I’ll agree with the opposite assertion – but not necessarily that we should go charging through brick walls all the time. Randy himself quotes his father providing advice about navigating life, saying, “Just because you’re in the driver’s seat doesn’t mean you have to run people over.” In my experience, brick walls are sometimes placed there to help you remember to not run over people.
The opposite, I agree, is true. If you see a brick wall as a signal that you should give up, shut down, and never try again, you’ve missed the message. Brick walls – challenges – aren’t put in your way to cause you to shrink, cower, or give up. They’re there to shape your path. Sometimes, as Randy says, you need to demonstrate how much you want something. Other times, you need to look for other ways to accomplish your goal.
Randy knew this, as he wanted to experience weightlessness – because he wanted to be an astronaut as a child, as I did – but was turned down at the last moment for a ride on NASA’s zero gravity plane. He had created a situation where his students would do an experiment on the aircraft but was told that student advisors weren’t allowed to ride along. It looks like a brick wall. However, the solution was to become the member of the press documenting the trip – which was allowed. You can decide whether he ran through the wall or found a way around it.
Inspiration
Inspiration is a word that is thrown around with abandon today. People seek to inspire their organization, their coworkers, and their children. However, for most, this is an empty statement. They no more know how to inspire others than they know how to build a rocket. However, Randy believed that inspiration was the ultimate tool for doing good. He sought to bring together worlds and inspire students with the possibilities that the new computer technologies were creating.
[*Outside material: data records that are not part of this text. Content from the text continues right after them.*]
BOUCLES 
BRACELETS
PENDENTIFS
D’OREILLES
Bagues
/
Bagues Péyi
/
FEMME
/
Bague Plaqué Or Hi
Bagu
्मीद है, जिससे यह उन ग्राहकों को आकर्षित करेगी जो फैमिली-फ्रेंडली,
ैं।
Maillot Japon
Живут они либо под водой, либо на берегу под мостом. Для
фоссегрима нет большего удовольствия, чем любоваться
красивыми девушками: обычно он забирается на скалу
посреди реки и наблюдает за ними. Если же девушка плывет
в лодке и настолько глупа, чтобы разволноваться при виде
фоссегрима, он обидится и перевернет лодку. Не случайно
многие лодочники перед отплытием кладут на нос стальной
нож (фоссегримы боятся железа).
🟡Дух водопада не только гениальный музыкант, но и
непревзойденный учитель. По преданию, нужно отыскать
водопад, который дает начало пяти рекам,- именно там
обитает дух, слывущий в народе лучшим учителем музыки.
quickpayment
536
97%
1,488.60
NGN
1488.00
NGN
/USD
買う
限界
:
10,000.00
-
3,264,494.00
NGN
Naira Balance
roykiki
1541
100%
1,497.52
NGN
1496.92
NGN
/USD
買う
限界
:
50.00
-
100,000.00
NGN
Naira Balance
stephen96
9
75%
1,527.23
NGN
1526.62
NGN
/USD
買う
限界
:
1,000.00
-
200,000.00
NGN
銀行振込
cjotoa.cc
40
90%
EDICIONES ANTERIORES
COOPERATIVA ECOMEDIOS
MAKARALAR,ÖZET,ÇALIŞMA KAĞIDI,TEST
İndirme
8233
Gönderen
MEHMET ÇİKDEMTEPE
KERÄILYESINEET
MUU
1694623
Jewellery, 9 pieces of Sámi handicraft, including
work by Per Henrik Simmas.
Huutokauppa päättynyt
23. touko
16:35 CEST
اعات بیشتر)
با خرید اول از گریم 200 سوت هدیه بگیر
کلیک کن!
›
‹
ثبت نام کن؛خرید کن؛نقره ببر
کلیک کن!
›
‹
Everyone who lives a great life must have a purpose, something that they’re trying to accomplish. For Randy, it seems like the answer was giving others the gifts that were given to him, including inspiration.
The Short Cut: Hard Work
Randy offers up a shortcut to life. It’s simply two words: hard work. It may not feel like much of a shortcut, but when you evaluate the alternatives, it can certainly feel that way. For Randy, he simply worked hard, and he attracted his dreams. He prepared, and the opportunities eventually came to him – even if he occasionally had to encourage them.
I Had To
In the end, Randy reports that he didn’t do The Last Lecture because he wanted to. He did it because he had to. I understand the “had to” when it comes to being true to living your life authentically. Maybe you’ll find some of the answers that you need to live as yourself in The Last Lecture.